Page images and extracted text:
════════
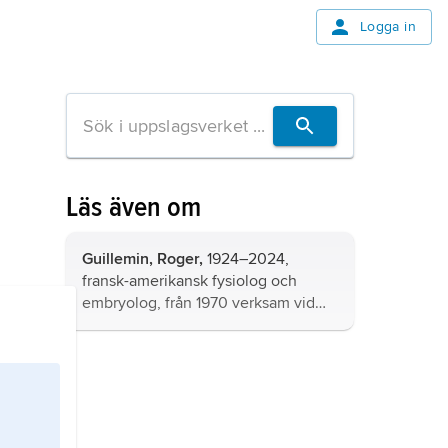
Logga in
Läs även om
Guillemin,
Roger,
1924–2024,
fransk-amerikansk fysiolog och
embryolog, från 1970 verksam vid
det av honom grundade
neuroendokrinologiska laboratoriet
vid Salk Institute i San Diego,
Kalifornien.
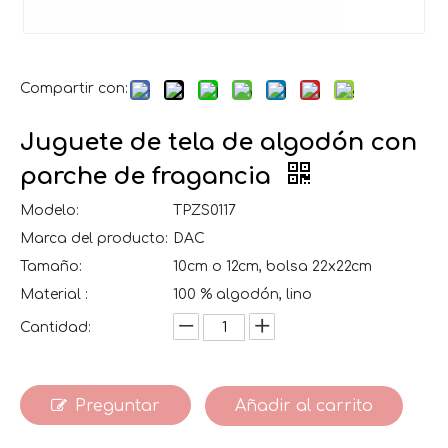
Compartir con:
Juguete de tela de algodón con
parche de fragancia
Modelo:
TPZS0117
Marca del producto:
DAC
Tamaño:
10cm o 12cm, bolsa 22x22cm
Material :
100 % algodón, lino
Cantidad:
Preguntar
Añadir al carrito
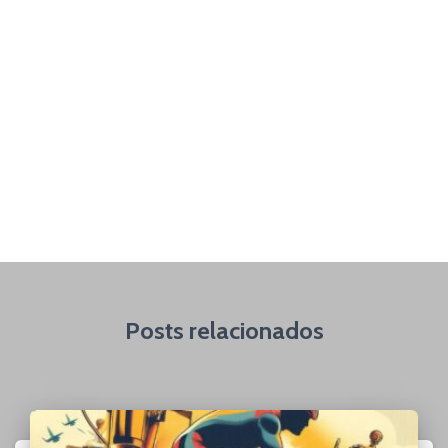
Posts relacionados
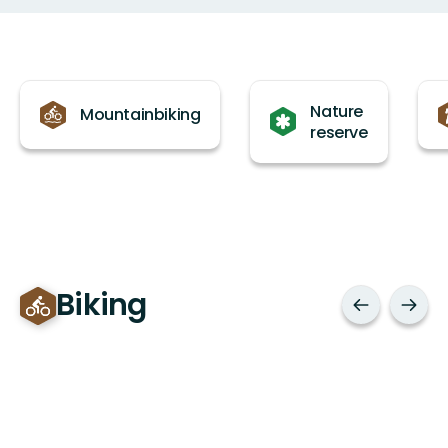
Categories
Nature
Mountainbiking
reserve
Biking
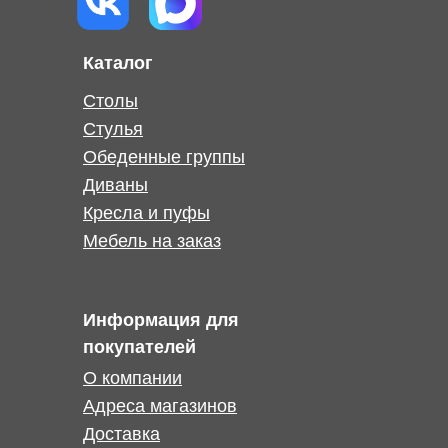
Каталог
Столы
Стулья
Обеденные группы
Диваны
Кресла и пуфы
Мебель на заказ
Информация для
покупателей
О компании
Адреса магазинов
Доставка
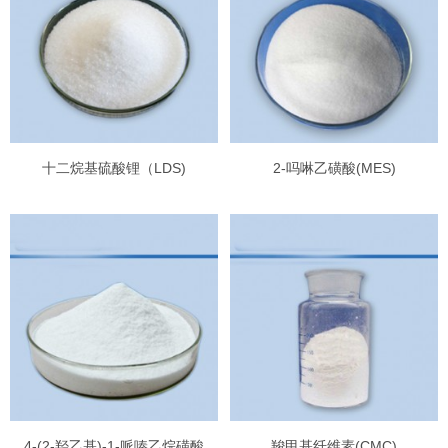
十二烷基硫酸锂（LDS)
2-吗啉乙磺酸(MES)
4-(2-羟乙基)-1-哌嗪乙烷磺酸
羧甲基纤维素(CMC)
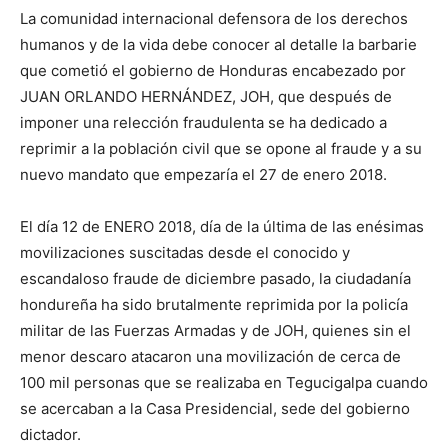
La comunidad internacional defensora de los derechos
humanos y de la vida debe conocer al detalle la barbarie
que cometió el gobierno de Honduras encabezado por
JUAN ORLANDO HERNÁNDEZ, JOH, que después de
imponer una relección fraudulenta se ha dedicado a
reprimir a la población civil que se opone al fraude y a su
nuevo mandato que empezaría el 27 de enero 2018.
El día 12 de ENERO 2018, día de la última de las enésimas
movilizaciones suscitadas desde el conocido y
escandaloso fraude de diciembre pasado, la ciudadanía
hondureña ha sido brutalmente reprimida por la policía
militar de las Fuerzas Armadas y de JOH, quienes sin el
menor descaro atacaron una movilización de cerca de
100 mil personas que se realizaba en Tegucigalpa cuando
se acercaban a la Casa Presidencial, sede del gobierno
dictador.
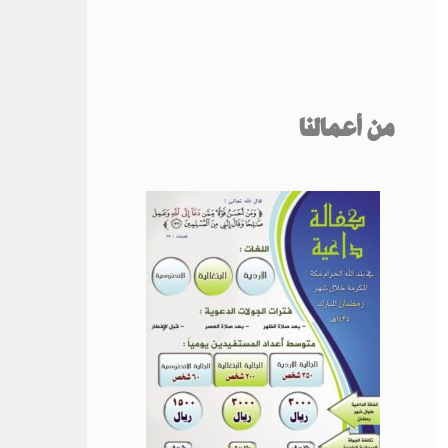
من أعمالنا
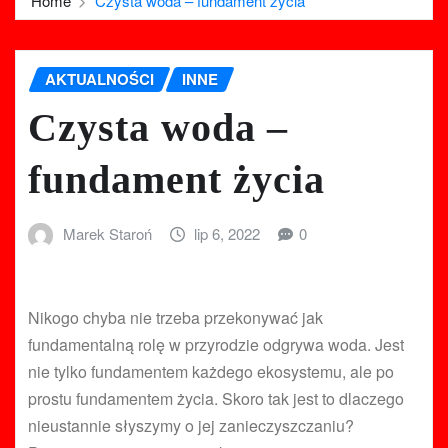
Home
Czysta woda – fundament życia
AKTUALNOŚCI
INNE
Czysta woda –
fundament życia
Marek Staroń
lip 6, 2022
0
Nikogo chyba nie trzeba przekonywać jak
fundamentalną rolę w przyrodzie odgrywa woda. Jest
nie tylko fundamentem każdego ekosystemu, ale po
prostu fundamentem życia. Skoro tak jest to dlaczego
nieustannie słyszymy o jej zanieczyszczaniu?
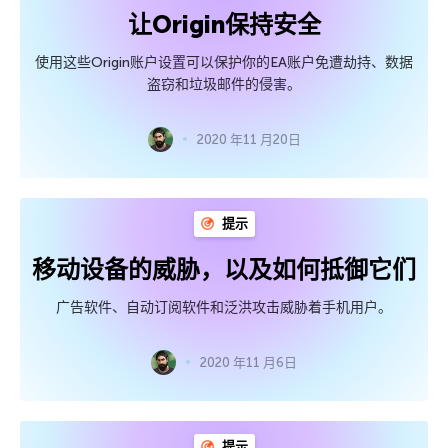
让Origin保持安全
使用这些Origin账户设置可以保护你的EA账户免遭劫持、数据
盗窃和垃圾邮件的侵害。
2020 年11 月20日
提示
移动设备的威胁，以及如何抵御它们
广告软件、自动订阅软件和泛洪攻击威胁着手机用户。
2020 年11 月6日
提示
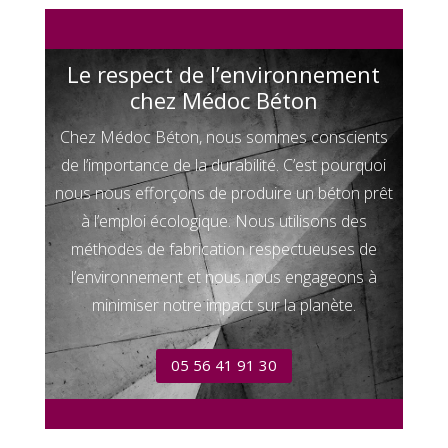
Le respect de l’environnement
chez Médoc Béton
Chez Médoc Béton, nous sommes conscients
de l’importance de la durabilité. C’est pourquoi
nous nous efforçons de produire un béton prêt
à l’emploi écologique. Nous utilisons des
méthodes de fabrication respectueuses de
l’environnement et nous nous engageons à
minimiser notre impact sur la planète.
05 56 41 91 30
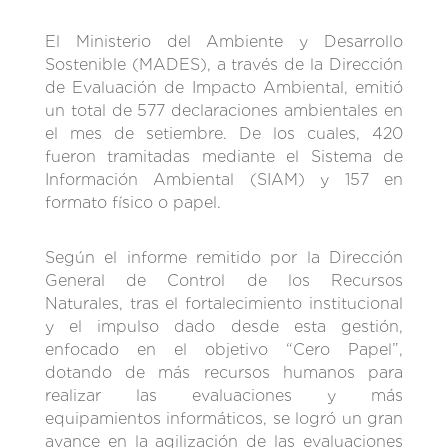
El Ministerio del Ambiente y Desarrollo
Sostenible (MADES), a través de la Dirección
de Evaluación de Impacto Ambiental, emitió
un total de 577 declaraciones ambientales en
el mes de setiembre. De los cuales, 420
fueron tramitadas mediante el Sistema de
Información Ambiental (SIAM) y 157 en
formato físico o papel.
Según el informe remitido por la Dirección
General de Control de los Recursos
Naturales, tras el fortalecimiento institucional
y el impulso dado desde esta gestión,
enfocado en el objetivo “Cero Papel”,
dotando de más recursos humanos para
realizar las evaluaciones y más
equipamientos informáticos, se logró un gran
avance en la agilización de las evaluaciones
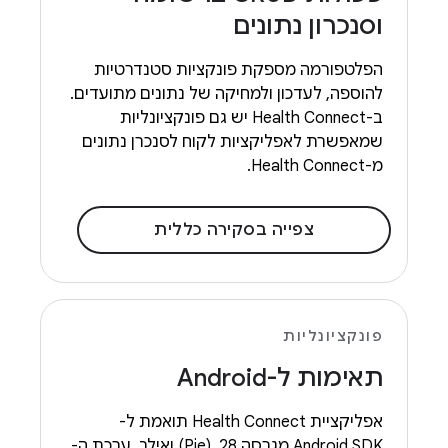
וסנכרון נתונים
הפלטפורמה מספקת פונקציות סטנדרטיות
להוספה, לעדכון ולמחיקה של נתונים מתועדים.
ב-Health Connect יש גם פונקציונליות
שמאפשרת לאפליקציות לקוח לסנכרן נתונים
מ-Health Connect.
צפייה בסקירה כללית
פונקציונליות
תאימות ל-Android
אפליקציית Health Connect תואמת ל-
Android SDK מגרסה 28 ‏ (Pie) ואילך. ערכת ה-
════════
ABOUT THIS TASK:
Your answer must be the number of lines above that contain the word "פונקציונליות", stated alone.

EXERCISE ANSWER:
2